Internal Uber Systems Breached
Most recently, and most notably, Uber was breached on September 15th. Unlike the other events, this attack was performed by an 18-year-old hacker based in the UK. Just like the Microsoft and Cisco cyberattacks, the hacker employed MFA fatigue against a contracted employee and then reached out to him, claiming to be from IT support.
“(I was spamming employee with push auth for over a hour) i then contacted him on WhatsApp and claimed to be from Uber IT, told him if he wants it to stop he must accept it.” — Attacker
This successful MFA fatigue attack resulted in the attacker gaining access to the corporate VPN and, from there, performing additional activities to discover sensitive information. Ultimately, the individual found plaintext administrator credentials which were used to gain access to additional privileged account information and secrets for other enterprise services. Although the attacker wasn’t specific, we can guess these secrets were API keys or root credentials that enabled the individual to obtain high-privileges on one or more corporate applications.
The Rise in MFA Fatigue
The popularity of MFA fatigue has led to a drastic shift in enterprise MFA implementations. In recent years, many companies have adopted push notifications for MFA, but that approach is being flipped on its head as a result of the rise in cyberattacks where the compromise occurred due to an MFA fatigue attack.
Cybersecurity experts have begun boycotting push notifications for MFA, shifting their support back to the more traditional methods like OTP (one-time passwords), including authenticator-based verification codes, SMS-based codes, and hardware tokens. What does this mean for end-users? Unfortunately, the most convenient MFA method, the push notification, will likely become less common in the future as organizations shift back to OTP methods.

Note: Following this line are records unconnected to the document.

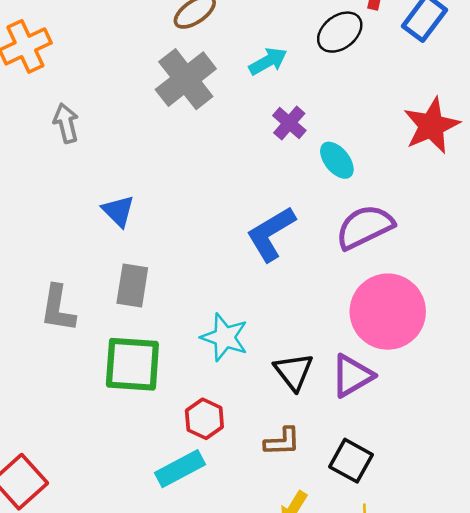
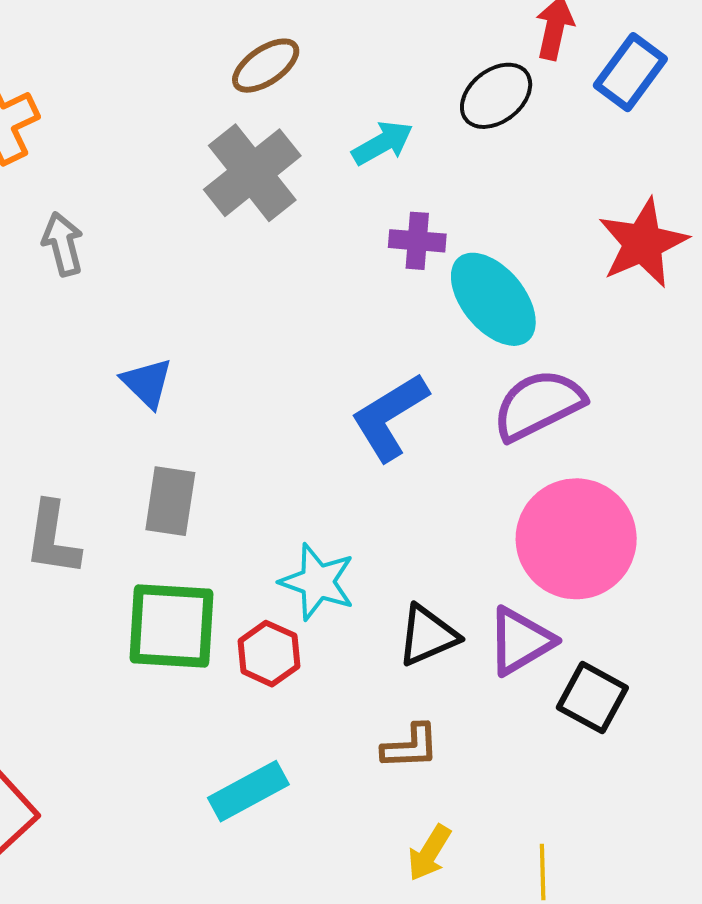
purple cross: (289, 123) -> (417, 241), turned -36
cyan ellipse: (337, 160) -> (493, 299), size x1.6
black triangle: (294, 372) -> (428, 635), turned 45
red hexagon: (204, 419) -> (269, 654), moved
black square: (351, 461) -> (592, 698), moved

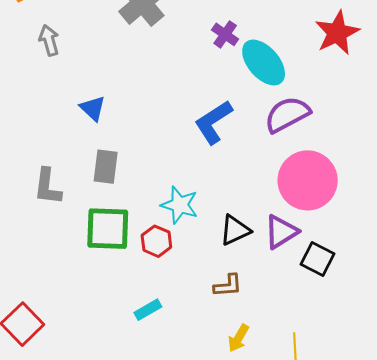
purple cross: (417, 241) -> (225, 34), turned 32
cyan rectangle: (248, 791) -> (148, 310), size x0.7

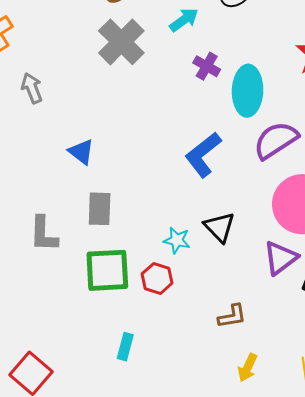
cyan ellipse: (264, 63) -> (248, 91), turned 48
cyan star: (180, 205) -> (177, 240), size x0.7
black triangle: (235, 230) -> (219, 227), moved, turned -44
cyan rectangle: (148, 310) -> (125, 347), moved, turned -40

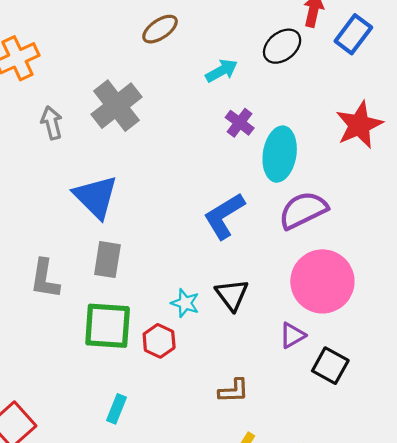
gray cross: (121, 42) -> (117, 106), moved
blue triangle: (81, 152) -> (96, 197), size x1.6
purple triangle: (280, 258) -> (292, 335), size x0.7

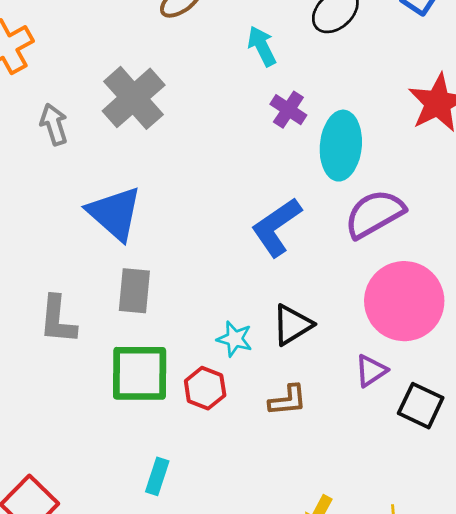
cyan arrow: (222, 71) -> (262, 46), turned -84
black triangle: (232, 295) -> (292, 325), turned 39
brown L-shape: (234, 391) -> (288, 400), moved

The bright side is, as technology continues to advance, passwordless authentication and biometric MFA are options that organizations are beginning to adopt. Passwordless authentication, as one would guess, ditches the password for methods like biometrics, mobile app authentication, or one-time authentication links. Although these may be more expensive in some cases and may come with other risks and concerns, many companies will decide to pursue these options due to the convenience they offer to end-users.
Although it’s important for security teams to have appropriate and effective safeguards in place, balancing security with usability continues to be a primary factor to ensure security controls aren’t hindering business operations or affecting employee satisfaction.